Data records:
****************
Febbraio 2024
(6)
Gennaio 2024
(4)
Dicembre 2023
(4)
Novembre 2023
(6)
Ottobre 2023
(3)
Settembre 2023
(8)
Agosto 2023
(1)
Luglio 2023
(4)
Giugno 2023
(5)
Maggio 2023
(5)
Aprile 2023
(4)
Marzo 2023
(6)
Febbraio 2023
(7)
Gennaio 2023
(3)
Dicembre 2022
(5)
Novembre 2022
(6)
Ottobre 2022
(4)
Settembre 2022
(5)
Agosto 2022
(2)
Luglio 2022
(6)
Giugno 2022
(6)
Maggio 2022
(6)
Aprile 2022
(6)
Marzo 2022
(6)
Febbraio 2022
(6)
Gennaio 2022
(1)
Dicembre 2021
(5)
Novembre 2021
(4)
****************
Exercise aim: Write the data out again in full. Match it word for word.

Completed exercise:
Febbraio 2024
(6)
Gennaio 2024
(4)
Dicembre 2023
(4)
Novembre 2023
(6)
Ottobre 2023
(3)
Settembre 2023
(8)
Agosto 2023
(1)
Luglio 2023
(4)
Giugno 2023
(5)
Maggio 2023
(5)
Aprile 2023
(4)
Marzo 2023
(6)
Febbraio 2023
(7)
Gennaio 2023
(3)
Dicembre 2022
(5)
Novembre 2022
(6)
Ottobre 2022
(4)
Settembre 2022
(5)
Agosto 2022
(2)
Luglio 2022
(6)
Giugno 2022
(6)
Maggio 2022
(6)
Aprile 2022
(6)
Marzo 2022
(6)
Febbraio 2022
(6)
Gennaio 2022
(1)
Dicembre 2021
(5)
Novembre 2021
(4)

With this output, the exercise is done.